Exercise goal:
Reproduce exactly the lines from the top of the records below through the line holding "following countries: France and the".
==============================
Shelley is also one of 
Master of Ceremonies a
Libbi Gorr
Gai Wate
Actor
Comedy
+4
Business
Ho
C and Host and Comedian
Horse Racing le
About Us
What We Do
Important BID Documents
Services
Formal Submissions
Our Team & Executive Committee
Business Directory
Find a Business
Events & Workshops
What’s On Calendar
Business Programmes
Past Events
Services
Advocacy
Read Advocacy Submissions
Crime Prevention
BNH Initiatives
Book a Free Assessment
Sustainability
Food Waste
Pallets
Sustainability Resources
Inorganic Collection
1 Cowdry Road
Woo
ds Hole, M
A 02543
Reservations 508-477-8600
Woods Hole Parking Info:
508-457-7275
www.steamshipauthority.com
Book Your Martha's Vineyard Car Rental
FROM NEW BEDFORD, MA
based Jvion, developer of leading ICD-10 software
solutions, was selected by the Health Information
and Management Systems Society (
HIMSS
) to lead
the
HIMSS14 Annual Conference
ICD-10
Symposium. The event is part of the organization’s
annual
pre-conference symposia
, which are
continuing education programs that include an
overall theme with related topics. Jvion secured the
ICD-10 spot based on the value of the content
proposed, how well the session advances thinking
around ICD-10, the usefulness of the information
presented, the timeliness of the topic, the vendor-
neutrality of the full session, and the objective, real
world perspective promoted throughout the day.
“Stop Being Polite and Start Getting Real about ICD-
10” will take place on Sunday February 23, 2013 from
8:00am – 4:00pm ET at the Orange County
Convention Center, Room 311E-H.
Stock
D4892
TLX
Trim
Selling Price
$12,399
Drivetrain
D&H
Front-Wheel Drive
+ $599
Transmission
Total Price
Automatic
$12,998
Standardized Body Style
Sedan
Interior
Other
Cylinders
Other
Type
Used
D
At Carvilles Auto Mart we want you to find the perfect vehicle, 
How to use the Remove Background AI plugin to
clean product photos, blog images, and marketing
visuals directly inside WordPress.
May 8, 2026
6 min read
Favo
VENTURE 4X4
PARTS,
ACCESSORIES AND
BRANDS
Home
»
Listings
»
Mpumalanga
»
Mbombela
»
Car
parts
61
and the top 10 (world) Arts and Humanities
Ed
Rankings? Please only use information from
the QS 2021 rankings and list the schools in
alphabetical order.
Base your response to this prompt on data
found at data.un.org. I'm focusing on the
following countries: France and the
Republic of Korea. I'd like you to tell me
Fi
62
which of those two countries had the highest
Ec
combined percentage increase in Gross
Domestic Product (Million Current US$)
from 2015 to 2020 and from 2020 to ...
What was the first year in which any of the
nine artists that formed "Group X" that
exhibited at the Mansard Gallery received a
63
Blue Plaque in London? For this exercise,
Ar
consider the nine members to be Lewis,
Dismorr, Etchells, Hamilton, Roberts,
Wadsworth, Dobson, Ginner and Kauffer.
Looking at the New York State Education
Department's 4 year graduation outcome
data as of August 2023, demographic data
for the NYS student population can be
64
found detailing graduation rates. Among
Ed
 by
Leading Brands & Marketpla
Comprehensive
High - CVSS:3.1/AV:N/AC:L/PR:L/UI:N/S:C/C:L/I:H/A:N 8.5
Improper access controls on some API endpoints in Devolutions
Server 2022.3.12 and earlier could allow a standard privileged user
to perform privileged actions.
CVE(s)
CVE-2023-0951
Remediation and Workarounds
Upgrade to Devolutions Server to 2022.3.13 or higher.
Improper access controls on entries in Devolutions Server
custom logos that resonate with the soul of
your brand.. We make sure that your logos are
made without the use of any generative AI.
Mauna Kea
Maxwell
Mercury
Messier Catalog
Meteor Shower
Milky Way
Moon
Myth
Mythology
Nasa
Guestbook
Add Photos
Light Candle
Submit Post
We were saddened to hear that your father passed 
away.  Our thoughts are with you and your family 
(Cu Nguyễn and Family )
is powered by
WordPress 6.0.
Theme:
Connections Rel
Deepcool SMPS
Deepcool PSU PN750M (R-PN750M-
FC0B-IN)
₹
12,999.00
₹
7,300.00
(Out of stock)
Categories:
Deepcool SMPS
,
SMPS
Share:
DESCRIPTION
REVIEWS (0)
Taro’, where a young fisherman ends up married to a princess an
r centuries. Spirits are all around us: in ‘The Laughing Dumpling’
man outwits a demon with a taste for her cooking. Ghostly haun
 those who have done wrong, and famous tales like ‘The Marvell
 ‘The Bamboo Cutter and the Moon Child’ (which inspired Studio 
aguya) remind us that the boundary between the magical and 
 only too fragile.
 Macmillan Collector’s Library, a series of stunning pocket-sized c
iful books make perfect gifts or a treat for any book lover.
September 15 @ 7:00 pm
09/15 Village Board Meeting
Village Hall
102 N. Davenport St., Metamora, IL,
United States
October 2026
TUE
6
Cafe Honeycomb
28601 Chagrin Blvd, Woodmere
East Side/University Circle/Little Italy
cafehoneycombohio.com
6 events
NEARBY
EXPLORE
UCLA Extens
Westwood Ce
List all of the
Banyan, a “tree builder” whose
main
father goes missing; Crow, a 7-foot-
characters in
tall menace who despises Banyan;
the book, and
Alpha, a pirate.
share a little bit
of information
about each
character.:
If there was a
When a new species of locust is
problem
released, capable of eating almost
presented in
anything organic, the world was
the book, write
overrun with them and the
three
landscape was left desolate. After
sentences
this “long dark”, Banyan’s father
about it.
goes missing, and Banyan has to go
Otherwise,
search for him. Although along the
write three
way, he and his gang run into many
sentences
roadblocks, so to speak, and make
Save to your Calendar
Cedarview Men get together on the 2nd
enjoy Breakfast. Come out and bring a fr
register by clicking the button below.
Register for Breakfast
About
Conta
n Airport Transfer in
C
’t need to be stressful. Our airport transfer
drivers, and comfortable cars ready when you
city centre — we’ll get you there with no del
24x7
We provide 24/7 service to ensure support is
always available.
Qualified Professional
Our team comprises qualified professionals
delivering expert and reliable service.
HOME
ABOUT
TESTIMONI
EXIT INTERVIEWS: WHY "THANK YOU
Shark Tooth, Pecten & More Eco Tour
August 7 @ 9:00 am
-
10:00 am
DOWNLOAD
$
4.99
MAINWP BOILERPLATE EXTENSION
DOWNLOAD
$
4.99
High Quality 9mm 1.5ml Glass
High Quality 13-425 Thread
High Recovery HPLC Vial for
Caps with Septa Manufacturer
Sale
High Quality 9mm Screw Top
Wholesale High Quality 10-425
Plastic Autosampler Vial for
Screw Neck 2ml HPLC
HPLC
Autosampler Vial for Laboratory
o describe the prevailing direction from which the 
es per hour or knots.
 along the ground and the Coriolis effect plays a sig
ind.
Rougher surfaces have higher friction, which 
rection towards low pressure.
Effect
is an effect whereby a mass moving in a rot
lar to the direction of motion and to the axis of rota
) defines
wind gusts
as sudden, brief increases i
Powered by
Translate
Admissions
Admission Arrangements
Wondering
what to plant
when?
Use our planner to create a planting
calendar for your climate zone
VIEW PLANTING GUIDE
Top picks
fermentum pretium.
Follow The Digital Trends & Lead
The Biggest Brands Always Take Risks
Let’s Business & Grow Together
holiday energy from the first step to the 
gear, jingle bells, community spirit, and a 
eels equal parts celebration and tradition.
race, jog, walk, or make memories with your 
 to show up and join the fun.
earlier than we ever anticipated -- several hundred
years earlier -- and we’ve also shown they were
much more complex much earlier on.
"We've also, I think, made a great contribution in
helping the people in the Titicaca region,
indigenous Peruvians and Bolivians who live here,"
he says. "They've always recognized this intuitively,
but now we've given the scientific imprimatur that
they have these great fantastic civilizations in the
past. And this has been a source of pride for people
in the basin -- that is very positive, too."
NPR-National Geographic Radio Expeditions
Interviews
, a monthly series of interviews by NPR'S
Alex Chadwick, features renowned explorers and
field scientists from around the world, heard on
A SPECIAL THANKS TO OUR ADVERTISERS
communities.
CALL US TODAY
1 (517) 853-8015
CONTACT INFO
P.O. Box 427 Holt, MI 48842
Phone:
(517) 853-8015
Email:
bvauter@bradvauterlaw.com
==============================
Written solution:
Shelley is also one of 
Master of Ceremonies a
Libbi Gorr
Gai Wate
Actor
Comedy
+4
Business
Ho
C and Host and Comedian
Horse Racing le
About Us
What We Do
Important BID Documents
Services
Formal Submissions
Our Team & Executive Committee
Business Directory
Find a Business
Events & Workshops
What’s On Calendar
Business Programmes
Past Events
Services
Advocacy
Read Advocacy Submissions
Crime Prevention
BNH Initiatives
Book a Free Assessment
Sustainability
Food Waste
Pallets
Sustainability Resources
Inorganic Collection
1 Cowdry Road
Woo
ds Hole, M
A 02543
Reservations 508-477-8600
Woods Hole Parking Info:
508-457-7275
www.steamshipauthority.com
Book Your Martha's Vineyard Car Rental
FROM NEW BEDFORD, MA
based Jvion, developer of leading ICD-10 software
solutions, was selected by the Health Information
and Management Systems Society (
HIMSS
) to lead
the
HIMSS14 Annual Conference
ICD-10
Symposium. The event is part of the organization’s
annual
pre-conference symposia
, which are
continuing education programs that include an
overall theme with related topics. Jvion secured the
ICD-10 spot based on the value of the content
proposed, how well the session advances thinking
around ICD-10, the usefulness of the information
presented, the timeliness of the topic, the vendor-
neutrality of the full session, and the objective, real
world perspective promoted throughout the day.
“Stop Being Polite and Start Getting Real about ICD-
10” will take place on Sunday February 23, 2013 from
8:00am – 4:00pm ET at the Orange County
Convention Center, Room 311E-H.
Stock
D4892
TLX
Trim
Selling Price
$12,399
Drivetrain
D&H
Front-Wheel Drive
+ $599
Transmission
Total Price
Automatic
$12,998
Standardized Body Style
Sedan
Interior
Other
Cylinders
Other
Type
Used
D
At Carvilles Auto Mart we want you to find the perfect vehicle, 
How to use the Remove Background AI plugin to
clean product photos, blog images, and marketing
visuals directly inside WordPress.
May 8, 2026
6 min read
Favo
VENTURE 4X4
PARTS,
ACCESSORIES AND
BRANDS
Home
»
Listings
»
Mpumalanga
»
Mbombela
»
Car
parts
61
and the top 10 (world) Arts and Humanities
Ed
Rankings? Please only use information from
the QS 2021 rankings and list the schools in
alphabetical order.
Base your response to this prompt on data
found at data.un.org. I'm focusing on the
following countries: France and the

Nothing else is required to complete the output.